What makes the product so important?

Monoclonal antibodies will continue to be the most important class of biotherapeutics for the foreseeable future, but we are also seeing an increased number of bispecific antibody variants and antibody drug conjugates. Many of these have the Fc region intact, which makes protein A resins an attractive technology for capture. With MabSelect PrismA, the improved binding capacity allows biomanufacturers to deliver more mass throughput in their existing equipment and facilities, opening a bigger window of operation for prepacked columns. Today, the largest ReadyToProcess column we have can harvest and purify a high-titer 2,000 L bioreactor – that’s something we couldn’t do with the previous generation of resins in the portfolio. As you start to increase capacity and thereby shrink the size of columns in operations, you also get a lot of secondary effects, such as smaller buffer tanks and lower consumption of buffer, which can keep plant efficiency high.

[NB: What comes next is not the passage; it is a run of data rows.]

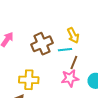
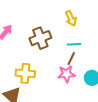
yellow arrow: (73, 35) -> (71, 18), moved
cyan line: (65, 50) -> (74, 44), moved

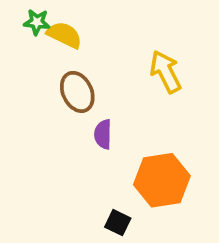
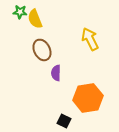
yellow semicircle: (64, 35) -> (35, 19), turned -138

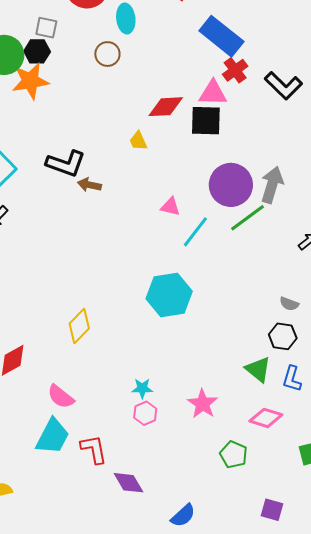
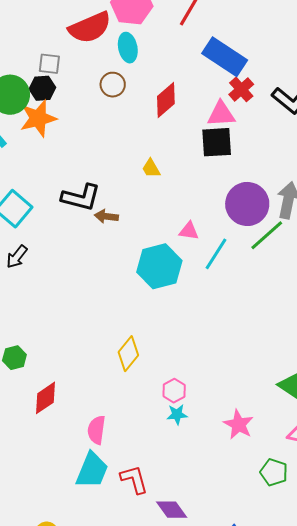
red diamond: (166, 107) -> (166, 100), moved, turned -33
cyan hexagon: (169, 295) -> (159, 266), moved
yellow diamond: (79, 326) -> (128, 354), moved
pink semicircle: (61, 397) -> (96, 430), turned 64
pink hexagon: (145, 413) -> (174, 391), moved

The increased alkaline stability also means a protein A resin can, for the first time, use the same efficient sodium hydroxide solutions as other chromatography techniques, such as ion exchange, multimodal and hydrophobic interaction chromatography, which makes cleaning and sanitization more efficient, and improves process robustness.

How have customers reacted?

A number of biopharmaceutical producers have evaluated samples and, so far, the results reflect the data the GE R&D teams have seen – in some cases, much better than anticipated. Some report they would use the improved binding capacity to improve mass throughput of target mAbs from existing equipment, while others said they would use the improved capacity to shorten process time. We have also heard evaluators express interest in using the improved alkaline stability to clean and sanitize columns more efficiently.

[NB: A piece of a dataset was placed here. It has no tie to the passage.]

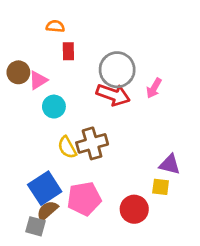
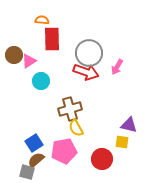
red rectangle: (68, 51) -> (52, 39), size x1.6
yellow semicircle: (67, 147) -> (76, 128), moved
blue square: (45, 188) -> (34, 143), size x0.7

How would you like to see protein A resins improve in the future?

With an increase in diversification of antibody structures, protein A will have to adapt to new target molecules. There is potential for protein A to be offered in several tailored versions based on antibody structure or other types of ligands that address a bigger portion of the non-Fc region containing antibody library. During the development of this product, we gained a lot of knowledge on how to engineer affinity ligands to achieve different characteristics – and through close collaboration between suppliers and end-users, new solutions can be developed.

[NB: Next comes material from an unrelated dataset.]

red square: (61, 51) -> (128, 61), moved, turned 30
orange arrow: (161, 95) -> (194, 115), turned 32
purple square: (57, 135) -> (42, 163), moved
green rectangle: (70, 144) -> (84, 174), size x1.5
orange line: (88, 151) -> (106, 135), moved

The enhanced alkaline stability properties of MabSelect PrismA protein A ligand has the potential to be used on other chromatography platforms – and I predict there are applications where other chromatography base matrices can be used as anchors for the MabSelect PrismA ligand to reach specific purification objectives.

David Westman is Product Marketing Manager, BioProcess Chromatography Resins, at GE Healthcare Life Sciences, Sweden.